Bavaria has lost a long-standing lawsuit over the naming rights to the Free State’s most famous castle: a hotel in Nesselwang, 24 kilometers away, will continue to be allowed to use “Neuschwanstein” in its name. After the oral hearing on Thursday, the Munich Higher Regional Court dismissed the lawsuit against the hotel in an appeal.

Bavaria wanted to force the “Explorer Hotel Neuschwanstein” to no longer be allowed to use the name of the castle. Because Bavaria has had this trademark protected by the German Patent and Trademark Office (DPMA).

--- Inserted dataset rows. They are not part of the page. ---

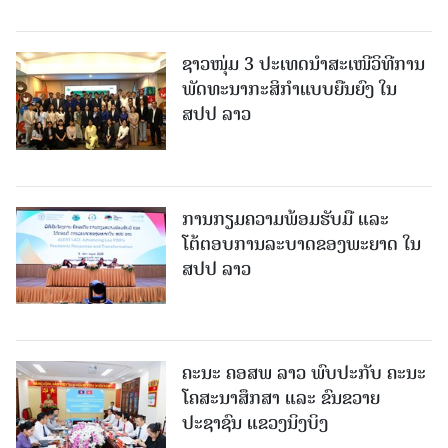
ຊາວໜຸ່ມ 3 ປະເທດນຳສະເໜີວິທີການ
ພັດທະນາກະສິກຳແບບຍືນຍົງ ໃນ
ສປປ ລາວ
ການກຽມຄວາມພ້ອມຮັບມື ແລະ
ໂຕ້ຕອບການລະບາດຂອງພະຍາດ ໃນ
ສປປ ລາວ
ຄະນະ ຄອສພ ລາວ ພົບປະກັບ ຄະນະ
ໂຄສະນາສຶກສາ ແລະ ຂົນຂວາຍ
ປະຊາຊົນ ແຂວງນິງບິງ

Judges see no violation of rights

The lawsuit was primarily aimed at the fact that “Neuschwanstein” is not an ancestral place name, but exclusively the name of the fairytale castle that is now run as a museum. The presiding judge, Andreas Müller, spoke of a “fantasy designation conceived for the castle at the end of the 19th century”. Therefore, the Free State’s attorneys argued that the use of “Neuschwanstein” in the hotel’s name was a “corporate identifier violation.”

However, the judges do not assume that the word “Neuschwanstein” in the hotel name violates the rights of the Free State or the Castle Museum, nor do they see any risk of confusion or misleading hotel guests.

The Senate sees the use of “Neuschwanstein” in the hotel name as “descriptive” and not a violation of a company’s rights, as Müller made clear. In the first instance, the hotel had lost. The name “Neuschwanstein” has been the subject of legal disputes in the past. According to the castle administration, two procedures are still running.